Stricter Noise Compliance: EU standard EN 13059 mandates industrial vehicle operator position noise ≤80 dB(A), and domestic smart factories are tightening noise requirements in human-robot collaboration zones. Polyurethane's natural vibration-damping properties make it the preferred base material for low-noise solutions.
A typical selection mistake case: An automotive OEM's logistics department, seeking cost reduction, replaced polyurethane with nylon wheels in an AGV caster upgrade project. Within six months, the nylon wheels caused epoxy floor scratches exceeding 200 m², with repair costs over ¥40,000 — far exceeding the initial wheel cost savings. This is not an isolated incident. Based on HANKE's technical team tracking of nearly 100 customer projects, the indirect losses from incorrect roller material selection (floor repair, downtime, noise complaints) are 5–10 times the cost of the rollers themselves.

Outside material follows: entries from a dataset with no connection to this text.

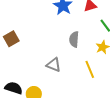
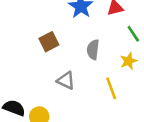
brown square: (11, 39) -> (49, 42), moved

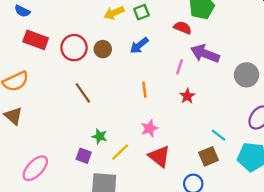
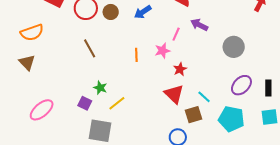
purple arrow: (205, 54) -> (199, 25), size x0.7
orange line: (144, 90) -> (136, 55), moved
red star: (187, 96) -> (180, 69), moved
pink star: (149, 128) -> (162, 51), moved
red triangle: (159, 156) -> (174, 94), moved

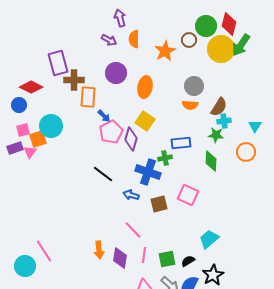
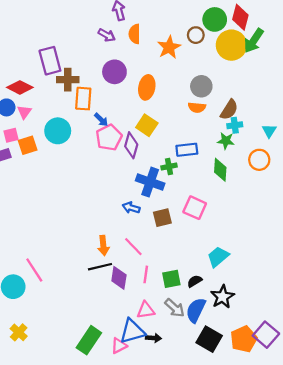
cyan circle: (51, 126) -> (58, 131), moved
pink triangle: (30, 152) -> (24, 112), moved
black line: (103, 174) -> (100, 267), moved, turned -50
orange arrow: (99, 250) -> (103, 246), moved

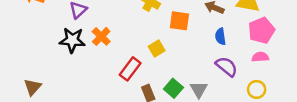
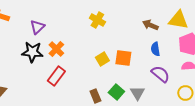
orange square: (179, 21) -> (123, 58), moved
red rectangle: (130, 69) -> (56, 76), moved

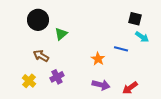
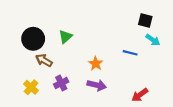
black circle: (38, 20) -> (33, 39), moved
orange star: (98, 59) -> (96, 64), moved
purple arrow: (101, 85) -> (97, 85), moved

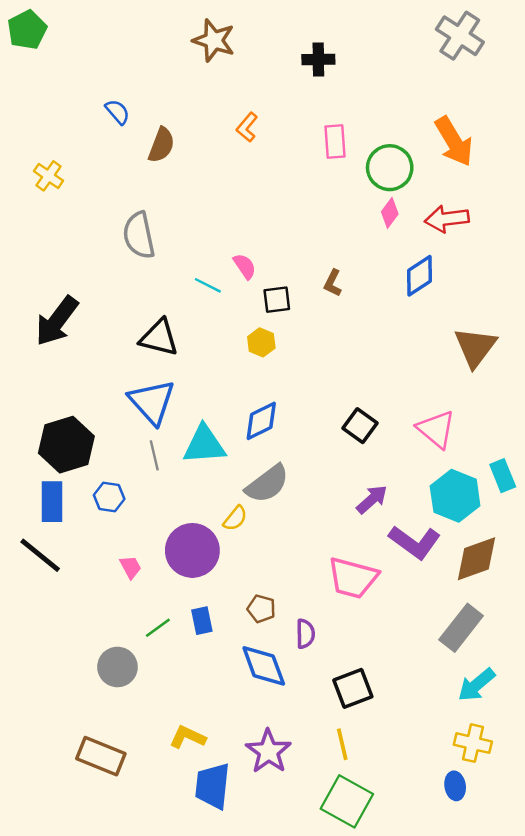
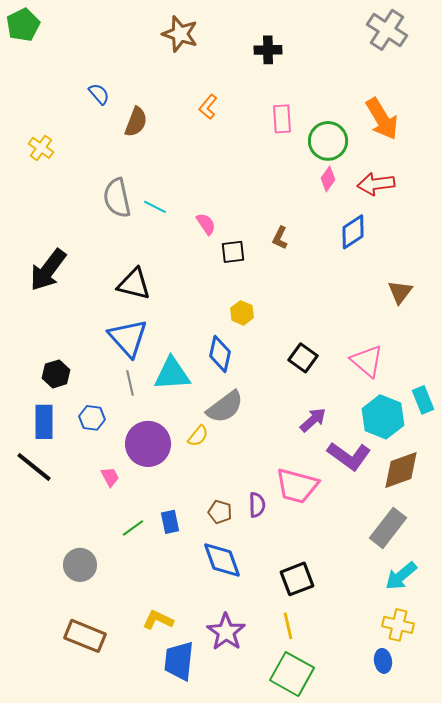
cyan line: (208, 285) -> (155, 207), moved
yellow hexagon: (261, 342) -> (242, 313), moved
brown triangle: (475, 347) -> (400, 292), size x0.7
blue diamond: (261, 421) -> (220, 354), turned -51
black hexagon: (66, 445) -> (56, 374), size x0.6
purple circle: (192, 550) -> (148, 444), moved
purple semicircle: (305, 634) -> (257, 505), moved
gray circle: (117, 667) -> (80, 565), moved

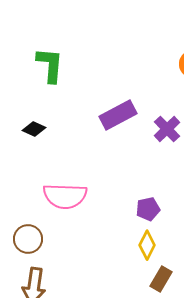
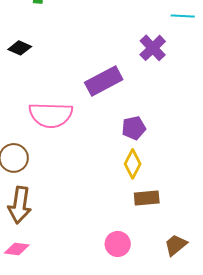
purple rectangle: (118, 115) -> (104, 81), moved
brown rectangle: (161, 279) -> (147, 198), turned 55

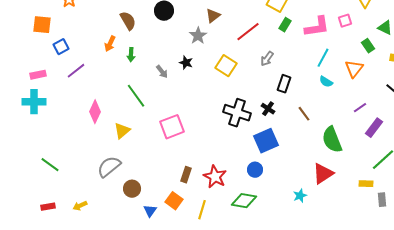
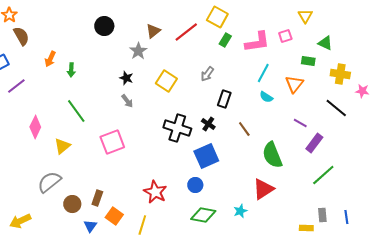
brown semicircle: (128, 21) -> (21, 36), moved
red line: (248, 32) -> (186, 32), moved
green rectangle: (368, 46) -> (308, 61), turned -48
gray arrow: (162, 72) -> (127, 101), moved
purple line: (360, 108) -> (300, 123), turned 64
brown rectangle: (186, 175) -> (97, 198), moved
yellow rectangle: (366, 184) -> (306, 228), moved
green diamond: (244, 201) -> (203, 215), moved
yellow arrow: (80, 206) -> (20, 221), size x1.5

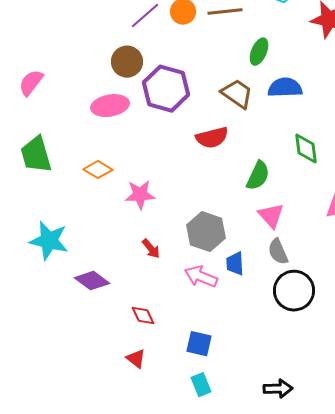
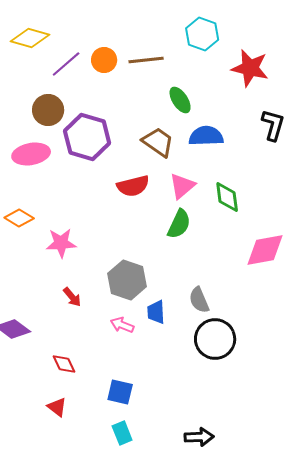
green ellipse: (259, 52) -> (180, 100), turned -56
pink triangle: (271, 216) -> (182, 186), moved, turned 32
pink arrow: (201, 277) -> (122, 325), size x0.7

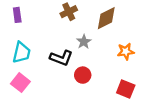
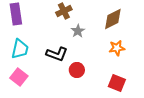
purple rectangle: (17, 15) -> (16, 14), size x1.5
brown diamond: (106, 18) -> (113, 19), moved
gray star: (84, 42) -> (78, 31), moved

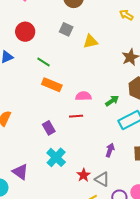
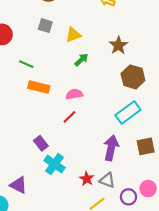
green arrow: (112, 101) -> (81, 60), moved
red line: (76, 116) -> (70, 117), turned -32
purple rectangle: (49, 128) -> (41, 143), moved
purple arrow: (110, 150) -> (111, 148), size x1.6

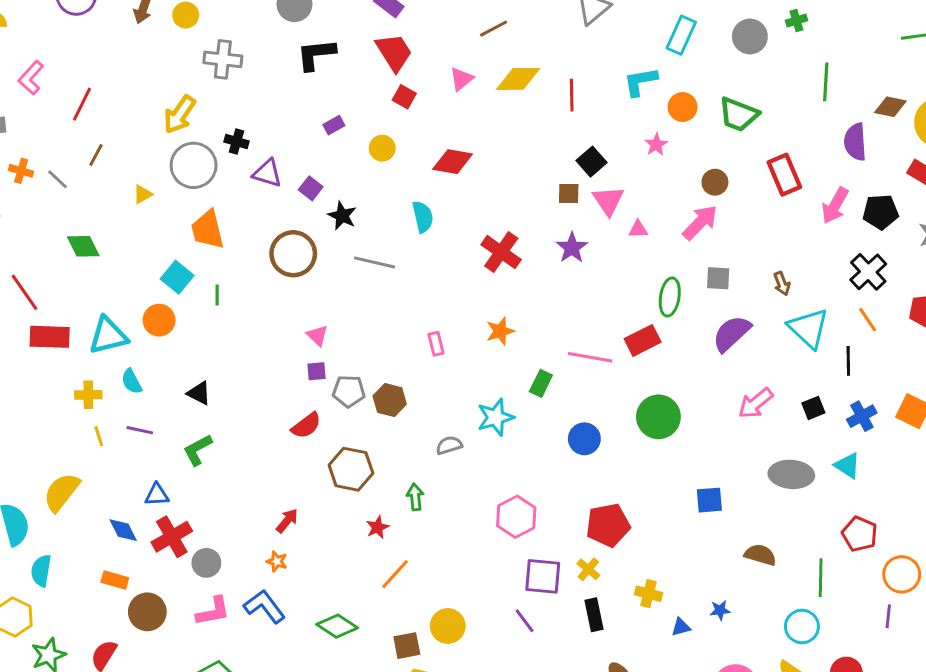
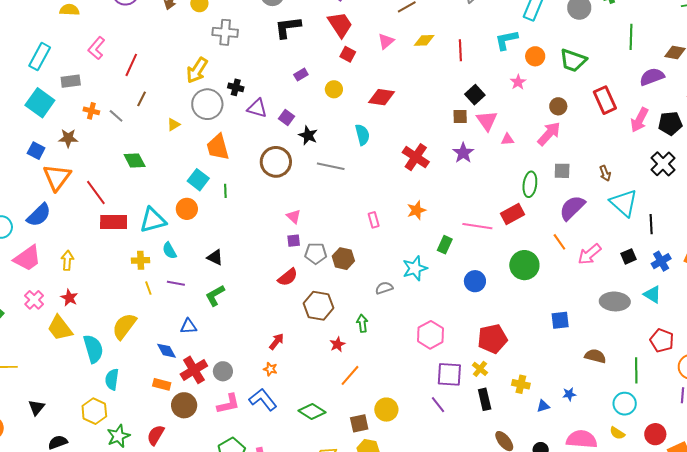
yellow diamond: (518, 79) -> (424, 40), size x0.7
purple semicircle: (855, 142) -> (652, 77), turned 75
orange line: (868, 320) -> (559, 242), moved
red cross: (172, 537) -> (194, 370), moved

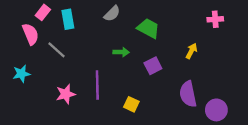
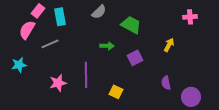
pink semicircle: (30, 34) -> (27, 30), turned -126
gray line: (57, 50) -> (50, 44), turned -66
purple semicircle: (188, 94) -> (166, 83), size x0.6

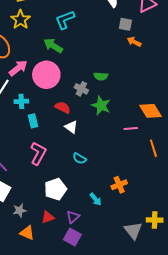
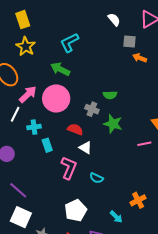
pink L-shape: (38, 153) -> (69, 168), moved

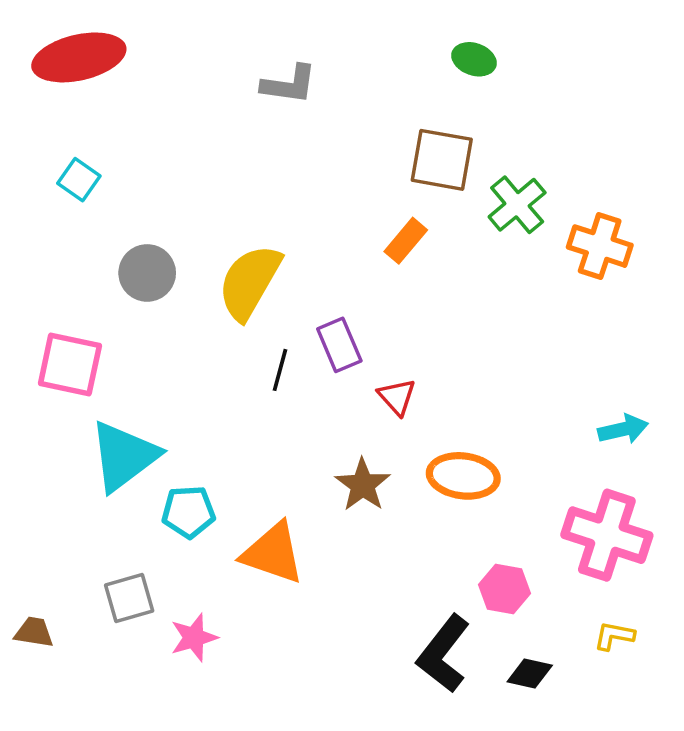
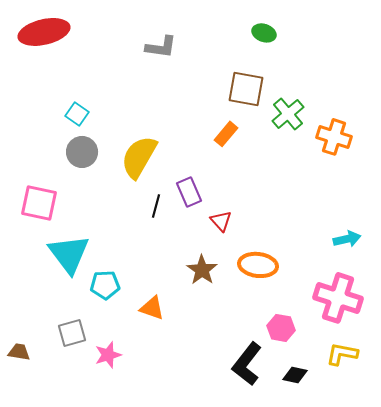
cyan square: (79, 180) -> (77, 114), moved
cyan triangle: (124, 456) -> (69, 254), turned -30
orange triangle: (273, 553) -> (152, 308), size x0.7
yellow L-shape: (614, 636) -> (342, 354), size x1.4

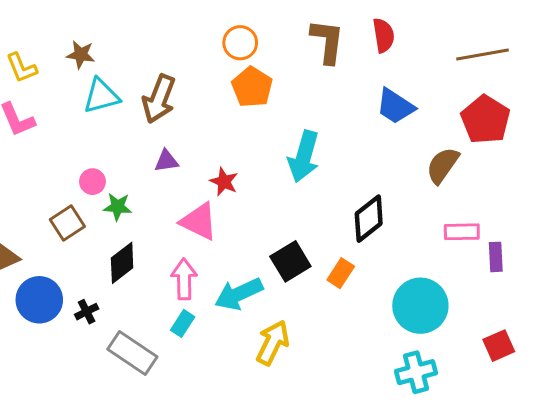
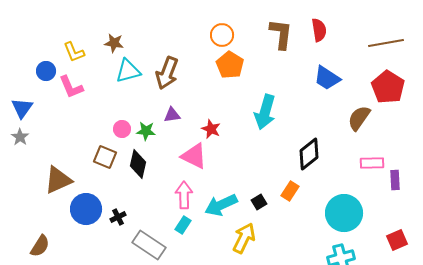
green star: (118, 207) -> (146, 131), moved
brown square: (67, 223) -> (105, 157), turned -35
black square: (290, 261) -> (259, 202), moved, size x0.6
black diamond: (122, 263) -> (138, 164), moved, turned -40

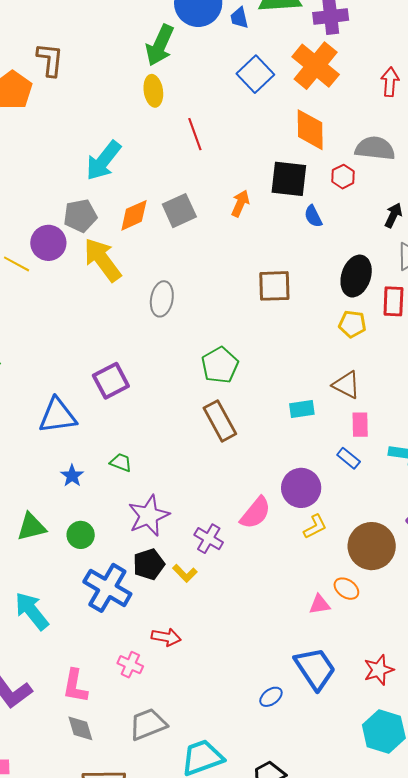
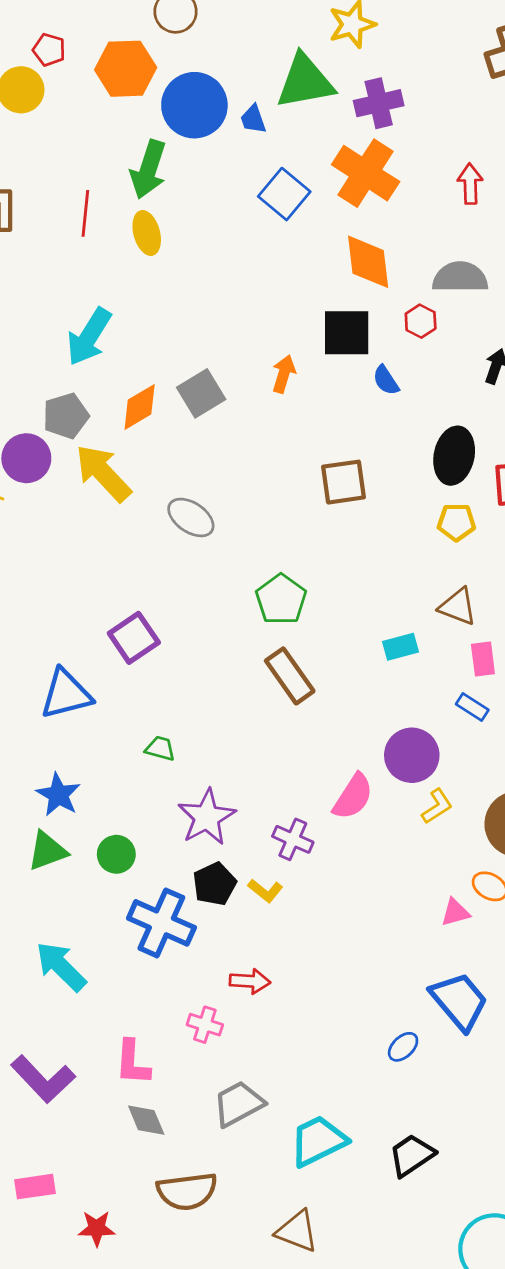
red line: (195, 134) -> (85, 213), moved, turned 32
gray ellipse: (162, 299) -> (191, 517), turned -60
blue star: (72, 476) -> (58, 795), moved, size x1.4

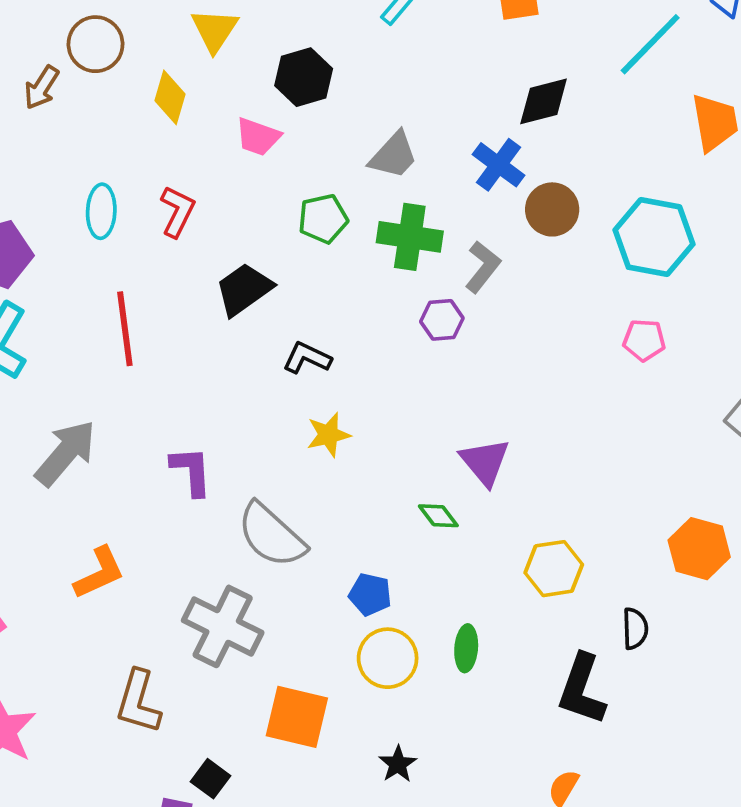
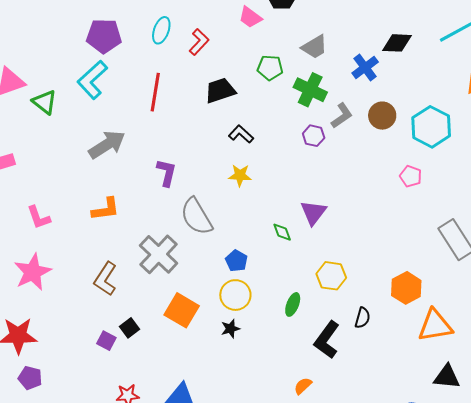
brown circle: (552, 209) -> (382, 116), moved
green ellipse: (466, 648) -> (293, 304), moved
black star: (398, 764) -> (230, 329), moved

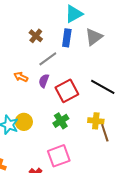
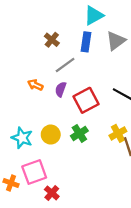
yellow cross: (96, 121) -> (118, 133), turned -35
yellow circle: (24, 122) -> (51, 135), moved
pink square: (59, 156) -> (34, 172), moved

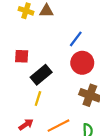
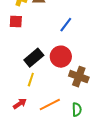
red square: (22, 56) -> (16, 22), moved
red circle: (82, 63) -> (61, 57), moved

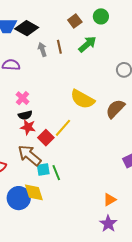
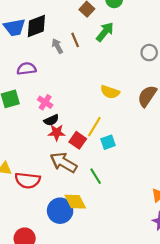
black diamond: (27, 28) -> (36, 26), turned -40
yellow semicircle: (82, 99) -> (110, 92), size x0.7
cyan square: (43, 169) -> (108, 142), moved

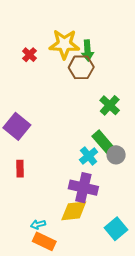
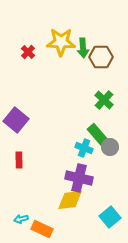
brown hexagon: (81, 67) -> (101, 57), moved
cyan cross: (89, 156) -> (84, 148), turned -30
cyan arrow: (38, 225) -> (21, 219), moved

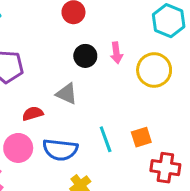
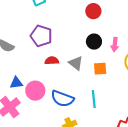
red semicircle: (33, 114) -> (52, 61), moved
orange square: (141, 137) -> (100, 69), moved

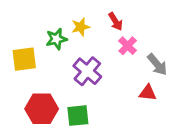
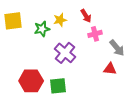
pink cross: (128, 46) -> (95, 34), turned 32
yellow square: (24, 59) -> (13, 21), moved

The following table compares 10 physical performance indicators across the three materials, based on standardized testing methods (DIN 53516, GB/T 528, etc.):
Property | Polyurethane (PU) | Rubber | Nylon (PA) |
Hardness Range | Shore A 60–98 | Shore A 40–90 | Shore D 70–85 |
Tensile Strength | 30–50 MPa | 10–25 MPa | 60–80 MPa |
Tear Strength | 80–120 kN/m | 20–50 kN/m | High but |
Abrasion Resistance | 30–50 mm³ | 120–200 mm³ | 60–100 mm³ |
Rebound Resilience | 30–50% | 40–60% | <10% |
Density (g/cm³) | 1.15–1.25 | 1.10–1.40 | 1.13–1.15 |
Operating Temp. Range | -30°C to +80°C | -20°C to +70°C | -40°C to +100°C |
Oil/Solvent Resistance | ★★★★★ | ★★☆☆☆ | ★★★★☆ |
Hydrolysis Resistance | ★★★☆☆ | ★★★★☆ | ★★★★★ |
Rolling Resistance | Low | Medium | Low |
Property | Polyurethane (PU) | Rubber | Nylon (PA) |
AGV/AMR Drive Wheels | ★★★★★ | ★★☆☆☆ | ★★★☆☆ |
Floor Protection | ★★★★★ | ★★★★☆ | ★☆☆☆☆ |
Noise Control | ★★★★★ | ★★★★☆ | ★☆☆☆☆ |
High Load | ★★★★★ | ★★☆☆☆ | ★★★★★ |
Humid Environments | ★★★☆☆ | ★★★★☆ | ★★★★★ |
Cleanroom/Dust-Free | ★★★★☆ | ★☆☆☆☆ | ★★★☆☆ |
Outdoor/UV Exposure | ★★★☆☆ | ★★☆☆☆ | ★★★★☆ |
Cost Dimension | Polyurethane (PU) | Rubber | Nylon (PA) |
Unit Procurement Cost | 100 (baseline) | 60–80 | 120–150 |
Normal Service Life | 18–36 months | 6–12 months | 12–24 months |
Floor Maintenance | Very low | Medium (black marks) | Very high (scratch repair) |
Replacement Frequency | Once per 2–3 years | Once per year | Once per 1–2 years |
5-Year TCO | ★★★☆☆ Moderate | ★★★★★ Lowest | ★★☆☆☆ Highest |
Process Dimension | Polyurethane (PU) | Rubber | Nylon (PA) |
Hardness Custom Range | Shore A 60–98 | Shore A 40–90 | Shore D 70–85 |
Color Customizability | ★★★★★ | ★★☆☆☆ | ★★★★☆ |
Metal Hub Bonding | ★★★★★ | ★★★☆☆ | ★★☆☆☆ |
Small-Batch Custom | ★★★★★ | ★☆☆☆☆ | ★★★★☆ |
Surface Texture Control | Smooth / orange peel / granular | Mold texture only | Mostly smooth |
Formula System Diversity | Ester / Ether / NDI / MDI | NR / SBR / NBR / EPDM | PA6 / PA66 / PA12 |
DIN 53516 is the internationally recognized abrasion testing standard for rubber and elastomers. The test method involves subjecting a specimen to a rotating abrasive cloth drum under specified contact pressure and travel distance, measuring volumetric loss in mm³. Lower values indicate better abrasion resistance.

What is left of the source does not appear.